Analysts Jato Dynamics said Volkswagen was again Europe's top-selling car brand in November, ahead of GM's Opel/Vauxhall (up 0.4% YtD), Ford (1.2%), Renault (4.6%) and Peugeot. The order also mirrors that of the YTD top five brand performers.

Individual brand performances worthy of note included BMW which increased 10.0% in November and 4.4% YTD, and Mini which increased sales by 53.8% in November and 26.9% YTD following the introduction of the stretched Clubman versions.

Dacia sales increased by a staggering 137% in November and 77.7% YTD, and Nissan registrations increased 18.9% in November, due to a strong performance by the Qashqai crossover.
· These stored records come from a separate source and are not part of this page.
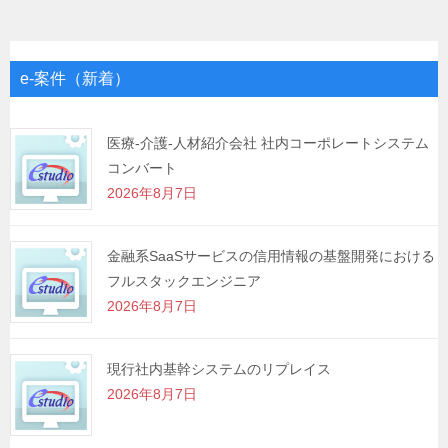
ナ
ビ
ゲ
e-案件（新着）
ー
シ
医療-介護-人材紹介会社 社内コーポレートシステム
コンバート
ョ
2026年8月7日
ン
金融系SaaSサービスの信用情報の基盤開発における
フルスタックエンジニア
2026年8月7日
現行社内基幹システムのリプレイス
2026年8月7日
Smart registrations increased 34.5% in November as the introduction of the new Fortwo model took effect whilst Mitsubishi also posted a significant 28.6% increase.

Volkswagen's Golf was Europe's top-selling new car in November with 38,211 units sold (up 3.9%), ahead of the Peugeot 207 (8.1%), Ford Focus, Opel/Vauxhall Corsa (13.4% but a new model), Opel/Vauxhall Astra, Renault Clio (up 0.3%), Volkswagen Passat, Ford Fiesta, Fiat Punto and Volkswagen Polo.

YTD the top sellers were the Peugeot 207, VW Golf, Ford Focus, Opel/Vauxhall Astra, Opel/Vauxhall Corsa, Renault Clio, Fiat Punto, Ford Fiesta, VW Passat and BMW 3-series (up 3.9%).

The German market has now consolidated after a turbulent few months following tax changes in January and, while the November figures were down 12.9% year on year, it has now settled back to normal levels of trading. Year-to-date, Germany was down 8.2% and Austria, Hungary and Spain have also recorded reduced markets compared to 2006 for both November and YTD.

Reflecting worldwide emerging market growth, Lithuania has grown significantly while the high growth seen earlier in the year in neighbouring Latvia and Estonia means that those markets are still maintaining large YTD increases. Poland continued its recovery, with YTD volumes up 22.5% on the previous year. Cyprus (sometimes a source of right-hand-drive used cars for the UK) is also growing fast, up 29.5% YTD.

Many other European markets have also recorded increased car sales during 2007, leaving the overall European market up by 0.7% YTD, Jato reported.